I hope the reader will enjoy the presentation of the basic principles of DAFX in this book and will be motivated to explore DAFX with the help of our software implementations. The creativity of a DAFX designer can only grow or emerge if intuition and experimentation are combined with profound knowledge of physical and musical fundamentals. The implementation of DAFX in software needs some knowledge of digital signal processing and this is where this book may serve as a source of ideas and implementation details.

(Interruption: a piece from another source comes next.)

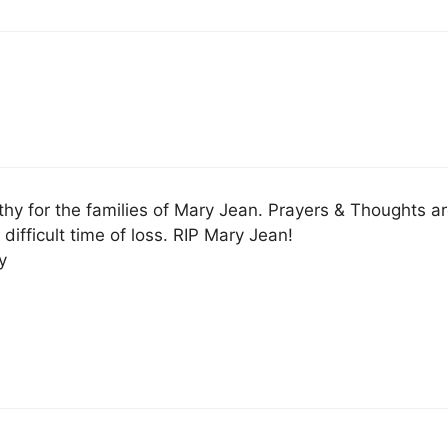
y for the families of Mary Jean. Prayers & Thoughts a
 difficult time of loss. RIP Mary Jean!
y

I would like to thank the authors for their contributions to the chapters and also the EU-Cost-G6 delegates from all over Europe for their contributions during several meetings, especially Nicola Bernadini, Javier Casajús, Markus Erne, Mikael Fernström, Eric Feremans, Emmanuel Favreau, Alois Melka, Jøran Rudi and Jan Tro. The book cover is based on a mapping of a time-frequency representation of a musical piece onto the globe by Jøran Rudi. Thanks to Catja Schümann for her assistance in preparing drawings and LATEX formatting, Christopher Duxbury for proof-reading and Vincent Verfaille for comments and cleaning up the code lines of Chapters 8 to 10. I also express my gratitude to my staff members Udo Ahlvers, Manfred Chrobak, Florian Keiler, Harald Schorr and Jörg Zeller for providing assistance during the course of writing this book. Finally, I would like to thank Birgit Gruber, Ann-Marie Halligan, Laura Kempster, Susan Dunsmore and Zoë Pinnock from John Wiley & Sons, Ltd for their patience and assistance.

My special thanks are directed to my wife Elke and our daughter Franziska.

Hamburg, March 2002

Udo Zölzer